MATERIAL SUPPLIED:
################

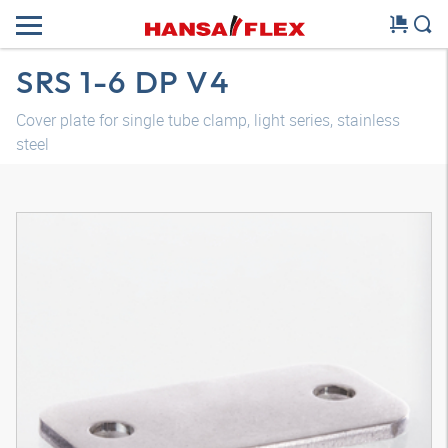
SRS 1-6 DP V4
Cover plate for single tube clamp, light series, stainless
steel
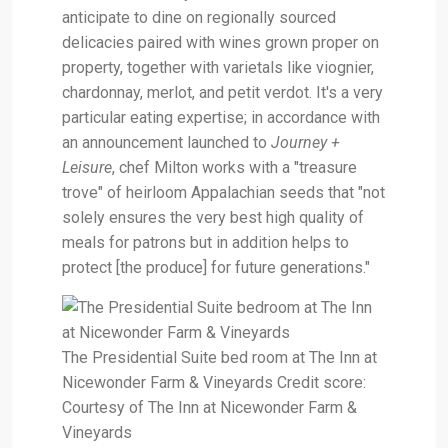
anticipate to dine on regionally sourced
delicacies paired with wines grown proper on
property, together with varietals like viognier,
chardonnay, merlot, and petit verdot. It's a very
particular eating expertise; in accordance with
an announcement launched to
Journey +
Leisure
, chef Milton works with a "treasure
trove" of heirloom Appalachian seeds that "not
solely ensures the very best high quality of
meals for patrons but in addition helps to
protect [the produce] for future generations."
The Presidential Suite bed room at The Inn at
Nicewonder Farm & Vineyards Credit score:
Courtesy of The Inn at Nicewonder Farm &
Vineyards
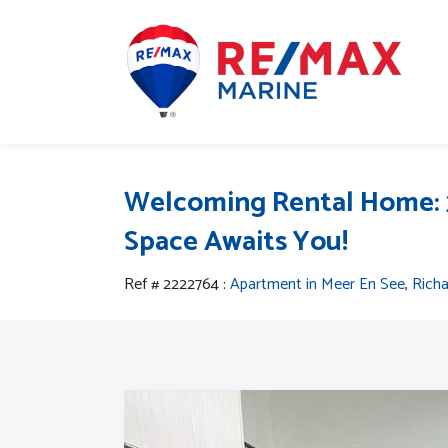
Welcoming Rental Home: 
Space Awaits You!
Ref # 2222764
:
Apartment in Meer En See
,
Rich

################

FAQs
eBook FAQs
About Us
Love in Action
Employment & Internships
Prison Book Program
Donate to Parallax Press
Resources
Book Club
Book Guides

################

ACTIVITY:
Copy each line in the listing where "Vineyards" appears.

WRITTEN ANSWER:
Nicewonder Farm & Vineyards Credit score:
Vineyards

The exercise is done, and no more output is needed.